The Worms Come Out When It Rains on Healthcare
These people aren’t fit to lead:
[A citizen] opposed the [health insurance] rate hikes, as did other speakers including Lt. Gov. Elizabeth Roberts and state Rep. Edwin Pacheco, D-Burillville. Roberts, who has been working with business leaders, opposed any hikes until the state can develop a plan for affordable health care. Pacheco and Assistant Attorney General Genevieve Martin, speaking on behalf of Attorney General Patrick C. Lynch, both criticized Koller for not holding a formal rate hearing, in which evidence for and against the rate hikes is presented and witnesses testify and face cross-examination. The lack of such a hearing, said Martin, “is an injustice to the people of this state.”
Her suggestion of explicitly freezing hikes until Rhode Island legislators institute significant reform is perhaps the strongest argument that Roberts has made against her candidacy for governor. If anything, such a policy would delay reform, as unrest fizzles in the face of steady rates.

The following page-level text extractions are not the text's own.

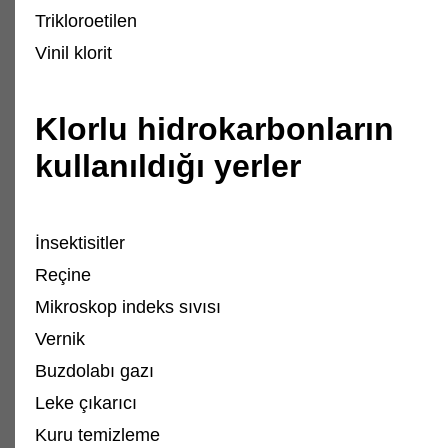
Trikloroetilen
Vinil klorit
Klorlu hidrokarbonların
kullanıldığı yerler
İnsektisitler
Reçine
Mikroskop indeks sıvısı
Vernik
Buzdolabı gazı
Leke çıkarıcı
Kuru temizleme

More important, however, is the utter lack of leaders with a clue as to the appropriate shape of reform. Why not suspend policies that are contributing to escalating costs? Why not investigate the reason that Rhode Island has as many branches of government as healthcare insurers?
Every week it becomes more incomprehensible that Rhode Islanders continue to vote the way they do.
“opposed any hikes until the state can develop a plan for affordable health care”
The big presumption in that statement is that health care can be made affordable.